Certo, c’è il precedente della pandemia Covid, ma, in quel caso, il provvedimento di “alleggerimento e snellimento” della maturità si applicò all’intero studentato maturando, lieti i giovani e rassegnati gli insegnanti che potesse e dovesse avverarsi come “mal comune mezzo gaudio”. Ora, no! I maturandi alluvionati della Romagna usufruirebbero di un beneficio, solo a loro riservato, pur se comprensibilmente giustificato, che risulterebbe contrario a quella omogeneità di verifica della conoscenza e dell’insegnamento che deve caratterizzare il complessivo valore di un sistema scolastico.
Fra l’altro, tale privilegio riduttivo delle prove di maturità dei giovani romagnoli alluvionati costituirebbe motivo di ricorso in sede di giustizia amministrativa da parte di quanti, giustamente, riconoscessero lesa la parità dei propri diritti e doveri scolastici. Le prove dell’esame di maturità devono essere uguali per tutti, proprio per il principio che “Tutti i cittadini hanno pari dignità sociale e sono eguali davanti alla legge, senza distinzione di sesso, di razza, di lingua, di religione, di opinioni politiche, di condizioni personali e sociali” (art. 3 Costituzione Italiana), dove richiamo l’attenzione sull’attualità di quel “…di condizioni personali e sociali”.
Sicuramente, l’alluvione in Romagna solleva particolari situazioni di difficoltà individuale e collettiva, quindi pregiudizievoli della comune condizione personale e sociale, ma tale stato di cose non può discriminare tra studenti “ordinari” e studenti “alluvionati”. La più lieve maturità della Romagna alluvionata sarebbe una grave sconfitta del mondo della scuola, una sorta di resa ad uno stato di necessità che tacita ogni valutazione imparziale, universale, soprattutto equa per tutti del merito e della personale, complessiva maturità formativa.
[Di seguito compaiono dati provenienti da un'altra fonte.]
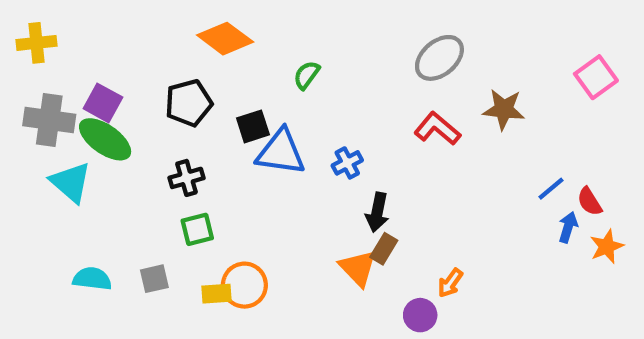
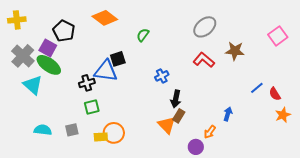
black pentagon: (189, 103) -> (64, 31), moved, turned -30
gray cross: (49, 120) -> (23, 56), turned 35
blue triangle: (281, 152) -> (106, 71), moved
blue arrow: (568, 227) -> (228, 114), moved

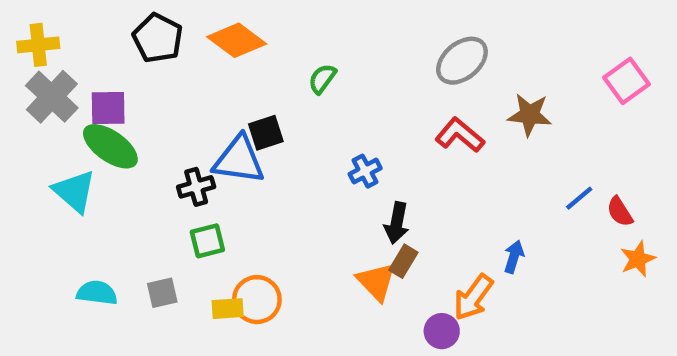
black pentagon: (64, 31) -> (158, 38), moved
purple square: (48, 48) -> (108, 108), turned -30
gray cross: (23, 56) -> (52, 97), moved
orange arrow: (210, 132) -> (473, 297), size x1.5

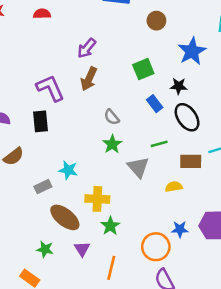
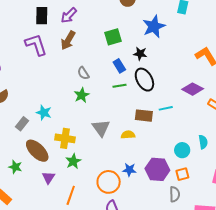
black rectangle: (40, 121) -> (42, 16), moved
green line: (159, 144) -> (120, 86), moved
gray triangle: (138, 167) -> (101, 128), moved
gray rectangle: (43, 187) -> (22, 124), turned -32
green star: (45, 249) -> (15, 167), moved

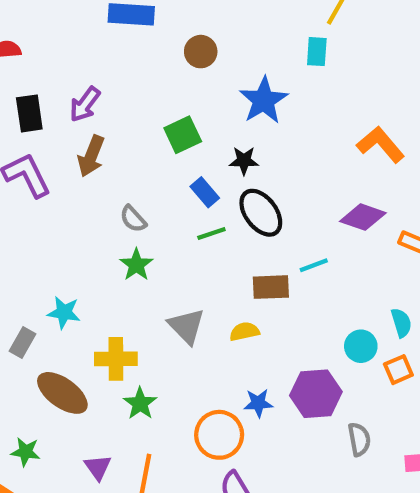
green star: (15, 167) -> (26, 452), moved
orange square: (182, 174) -> (398, 370), moved
purple triangle: (48, 178) -> (98, 467), moved

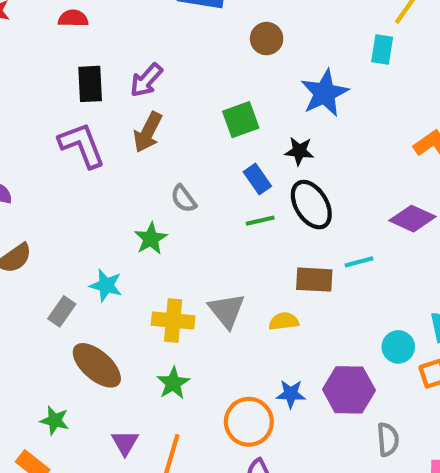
green star: (136, 265) -> (151, 239), moved
yellow cross: (116, 359) -> (173, 320), moved

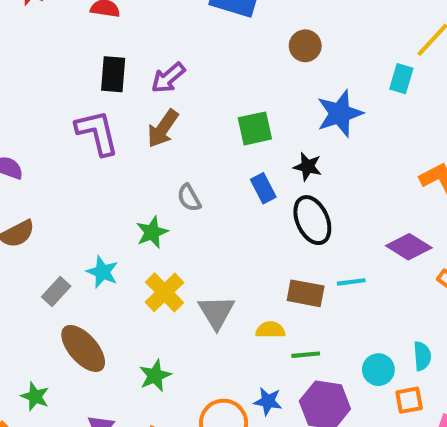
brown circle: (267, 39) -> (305, 46), moved
green line: (260, 221) -> (306, 355), moved
yellow cross: (173, 320) -> (165, 292), moved, turned 33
Già la scuola italiana vive da anni gravi difficoltà organizzative e gestionali, con un corpo insegnanti, sempre più tormentato nella sua piena autorevolezza e competenza da una pletora di regolamenti e rappresentanze genitoriali, spesso solo vessatori e interdittivi: vogliamo ancora di più offenderla con un provvedimento, ad hoc e a privilegio di pochi, di maturità light?
Stamani, nella cronaca locale del Resto del Carlino, proprio in riferimento a tale esame di maturità particolare nella Romagna alluvionata, una giornalista scrive di “abolimento”, creando un neologismo, insomma una parola nuova, inesistente sino ad ora. Tutti conosciamo il vocabolo “abolizione” dal latino abolere, già ampiamente usato da Francesco Guicciardini nella prima metà del 1500; il termine “abolimento” figura solo con l’adozione del suffisso “mento”, aggiunto alla radice dello stesso verbo nel passaggio dal tardo latino medioevale al gruppo delle lingue gallo-iberiche, come il portoghese, nel cui vocabolario figura., appunto, il termine “abolimento”.
Dunque, per carità, abolizione e non abolimento, non infieriamo sull’italiano con svarioni lessicali alla faccia, magari, di trascorse e non piene maturità personali.
Il grande Eduardo De Filippo scriveva come “Gli esami non finiscono mai”, conclusione alla quale lo scrittore Roberto Gervaso aggiungeva l’amara considerazione “ma non finiscono mai nemmeno le raccomandazioni”: nel mio piccolo la postilla “metti il caso di un’alluvione, perché non farne pretesto di maturità bagnata, maturità fortunata”?